Schon zu Beginn des Turniers wurde von allen Sportlern die Torgelqualität gelobt. Die Rückkehr zu den Bahndammtorgeln ermöglichte eine ungeheure Trefferquote. Bei den meisten. So startete Andreas Geim mit einem Hattrick von der Kurzdistanz und lies somit das Team der Schubkramento Kings in einen kollektiven Jubelrausch ausbrechen. Roland Kittel und Andres Hubero taten es dem King gleich. Dummerweise hatten die beiden Teams der Hattricker sich für eine andere Aufstellung entschieden.
Für den Hammer des ersten Durchgangs sorgte der schwach gestartete amtierende Weltmeister Thomas Hook. Mit null Punkten tritt der scheinbar kriselnde Weltmeister an die Langdistanz, nimmt Maß und legt den ersten und einzigartigen Langdistanz-Hattrick hin. Applaus hallt durch den Biergarten, der um diese Jahreszeit eher Stille gewohnt ist.

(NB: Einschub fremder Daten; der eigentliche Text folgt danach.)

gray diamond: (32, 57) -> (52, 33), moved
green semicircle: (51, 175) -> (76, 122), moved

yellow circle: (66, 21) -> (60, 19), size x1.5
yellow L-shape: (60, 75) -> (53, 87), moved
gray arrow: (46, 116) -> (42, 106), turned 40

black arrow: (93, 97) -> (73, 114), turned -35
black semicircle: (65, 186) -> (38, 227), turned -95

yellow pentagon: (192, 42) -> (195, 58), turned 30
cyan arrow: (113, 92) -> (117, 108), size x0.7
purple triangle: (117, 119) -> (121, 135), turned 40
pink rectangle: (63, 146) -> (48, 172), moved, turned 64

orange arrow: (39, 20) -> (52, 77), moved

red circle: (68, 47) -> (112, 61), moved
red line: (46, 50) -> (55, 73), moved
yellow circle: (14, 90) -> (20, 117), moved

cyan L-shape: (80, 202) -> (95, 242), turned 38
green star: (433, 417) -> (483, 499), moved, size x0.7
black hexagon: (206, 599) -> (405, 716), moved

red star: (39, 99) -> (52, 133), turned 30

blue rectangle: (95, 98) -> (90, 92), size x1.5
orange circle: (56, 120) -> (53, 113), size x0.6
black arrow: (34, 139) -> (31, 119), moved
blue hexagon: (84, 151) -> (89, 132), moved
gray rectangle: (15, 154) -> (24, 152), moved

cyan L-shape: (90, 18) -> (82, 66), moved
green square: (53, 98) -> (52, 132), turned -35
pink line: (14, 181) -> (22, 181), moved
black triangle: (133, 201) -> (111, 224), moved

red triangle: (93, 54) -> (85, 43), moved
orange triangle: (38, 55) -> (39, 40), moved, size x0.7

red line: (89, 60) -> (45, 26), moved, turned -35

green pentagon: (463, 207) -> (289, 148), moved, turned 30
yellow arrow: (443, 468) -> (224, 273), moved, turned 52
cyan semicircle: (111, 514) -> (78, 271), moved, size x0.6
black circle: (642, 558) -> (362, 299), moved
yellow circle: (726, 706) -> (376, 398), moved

Die Torgel schepperten nur so in der Ravern. Bernhard Hengl von SEHT legte in seinem ersten Auftritt in der diesjährigen Tour einen faboulösen Auftritt hin und schob sich früh in die Spitzengruppe in der er den ganzen Tag verweilen sollte.
Einen flotten Torgel zauberte auch Franziskus Rupp, der zum Ende des ersten Durchgangs den Torgelgrad des „Gentleman“ erreichte (100 ertorgelte Punkte), aufs Ravernodrom. Lukas Graf torgelte sich mit 7 Punkten zurück in die Saison. Einen rabenschwarzen Tag erwischte der zuletzt wieder erstarkte Johannes Zettel. Bei ihm funktionierte von Anfang bis Ende einfach gar nichts und so fällt der bis dato stärkste Zündi (Manhattan Zündapps = Danubia United) wieder einmal ins graue Mittelfeld der Liga zurück.

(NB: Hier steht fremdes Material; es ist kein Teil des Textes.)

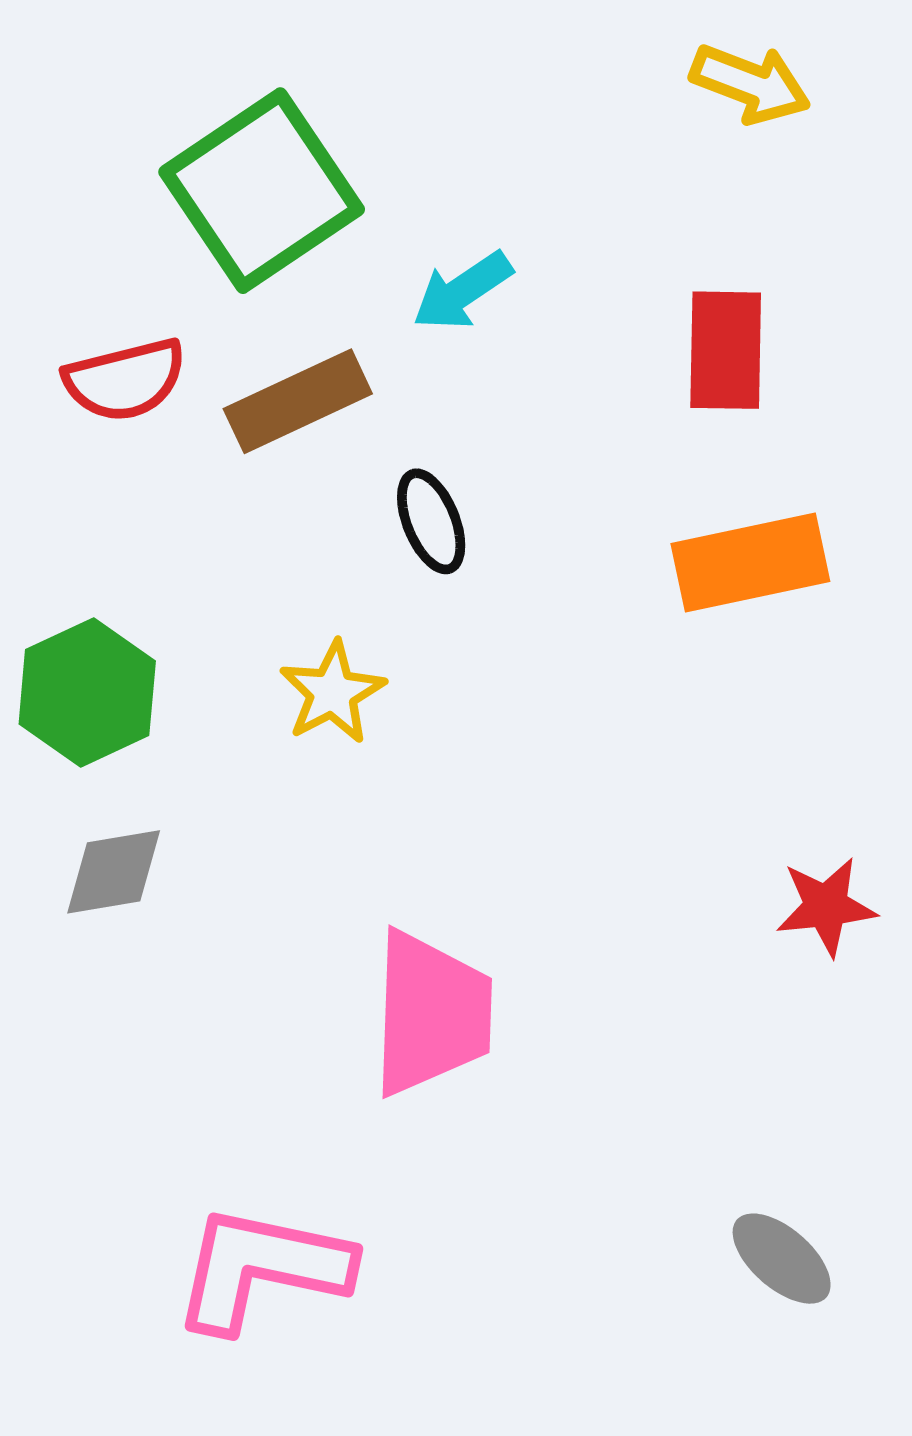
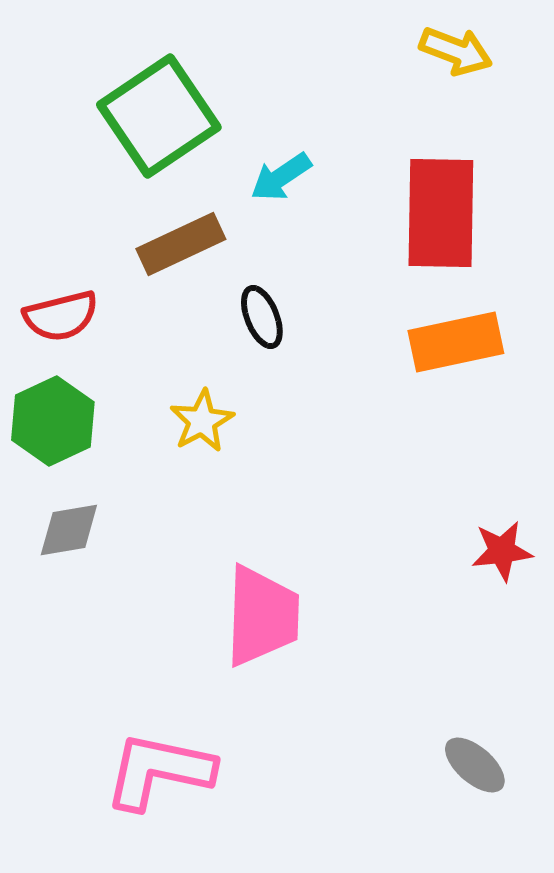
red rectangle: (726, 350) -> (441, 213), size x1.5
red semicircle: (125, 380) -> (61, 316), moved

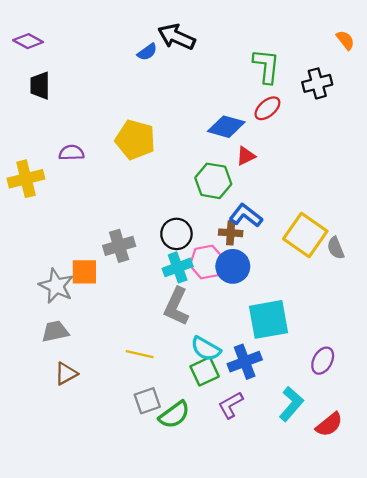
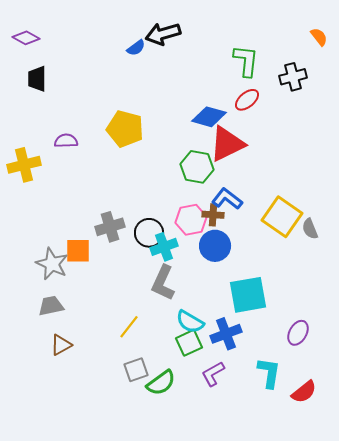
black arrow: (176, 37) -> (163, 34), turned -40
red triangle: (246, 156) -> (227, 144), size x2.0
black circle: (176, 234) -> (149, 233), moved
pink hexagon: (207, 262) -> (191, 220), moved
yellow line: (140, 354) -> (129, 327), turned -65
cyan L-shape: (291, 404) -> (269, 373), turned -32

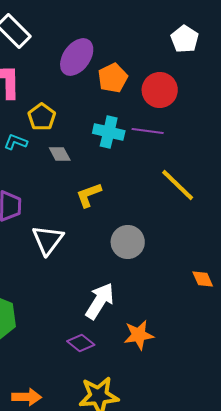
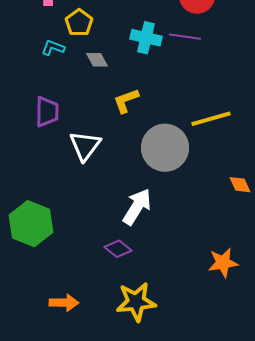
yellow line: (178, 185) -> (211, 119), moved, turned -60
gray circle: (128, 242) -> (165, 148), size x1.4
orange star: (139, 335) -> (223, 263), moved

Im zweiten Durchgang allerdings sollte dieses wunderschöne Ravernodrom Schauplatz weiterer historische Momente werden. Wieder war es Andreas Geim der mit einem Kurzdistanz-Hattrick den Trefferreigen eröffnete. Wieder waren es drei ganz wichtige Teampunkte für die Schubkramento Kings die sich anschickten die Tabellenführung in der Team-Tour zu übernehmen.
In der Mitteldistanz dann der Furiose Auftritt von Sebastian Teufel. Der Mitteldistanz-Hattrick bedeutete für den Ravernsport ein Novum. Erstmals gab es in einem einzigen Turnier Hattricks von jeder Distanz. Sebastian Teufel, der bis dahin nur magere zwei Pünktchen ertorgelt hatte schob sich ins Tabellenmittelfeld.

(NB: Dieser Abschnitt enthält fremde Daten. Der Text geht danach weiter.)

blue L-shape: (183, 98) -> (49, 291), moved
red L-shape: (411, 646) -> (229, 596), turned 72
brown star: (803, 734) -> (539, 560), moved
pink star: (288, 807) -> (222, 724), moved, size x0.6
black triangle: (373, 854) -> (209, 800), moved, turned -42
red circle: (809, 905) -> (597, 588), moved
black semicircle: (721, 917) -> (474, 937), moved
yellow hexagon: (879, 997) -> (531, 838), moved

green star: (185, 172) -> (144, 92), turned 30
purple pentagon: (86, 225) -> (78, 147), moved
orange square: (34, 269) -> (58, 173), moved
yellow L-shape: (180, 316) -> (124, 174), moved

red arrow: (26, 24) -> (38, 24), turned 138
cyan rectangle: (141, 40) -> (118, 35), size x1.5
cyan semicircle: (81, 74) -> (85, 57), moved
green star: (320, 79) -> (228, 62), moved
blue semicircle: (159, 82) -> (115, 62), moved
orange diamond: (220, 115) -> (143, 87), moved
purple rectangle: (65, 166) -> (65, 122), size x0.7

Der starke Rückkehrer Matthias Dettenhofer zog mit zwei Treffern von der Langdistanz mit dem Führungsduo Hengl und Hook gleich. Und somit sollte die Entscheidung in den Bonuswürfen unter dem neuen Führungstrio fallen.
Jedoch weit gefehlt. Roland Kittel geht aus einer Mittelfeldposition heraus mit 6 Punkten an die Ultradistanz und versenkt unter tosendem Applaus den Torgel in der Ravern. Plötzlich steht auch Kittel an der Führungsposition. Die Schmeiss Ei High Towers ärgern sich, dass dieser Treffer nicht als Teamwurf herangezogen wurde.
Dies nahm sich sein Teamkollege wohl zu Herzen. Sebastian Teufel, dessen Glücksbringer und Mutter noch rechtzeitig mit Radl und Hund das Ravernodrom erreichte, zelebriert den letzten Wurf in seiner ihm ganz eigenen Art. Er schien sich sicher zu sein als er selbstbewusst diesen Versuch als Teamwurf anmeldete. Als der Torgel durch die Luft fliegt, scheint es als ob die Zuschauer, die Sportler ja als ob die gesamte Erde stillstehen. Einzig ein einsames lang gezogenes „Ziiiiiieh“ aus den Reihen der Sportler hallt durch den bizarr leeren Biergarten. Dann der Einschlag. Der Rest ist Geschichte. Der Sieger des heiss diskutierten Sinzinger Turniers zeigt es seinen Kritikern und holt damit zeitgleich den Titel zurück auf die Prüfeninger Seite, der im Vorjahr von einem Sinzinger entführt wurde.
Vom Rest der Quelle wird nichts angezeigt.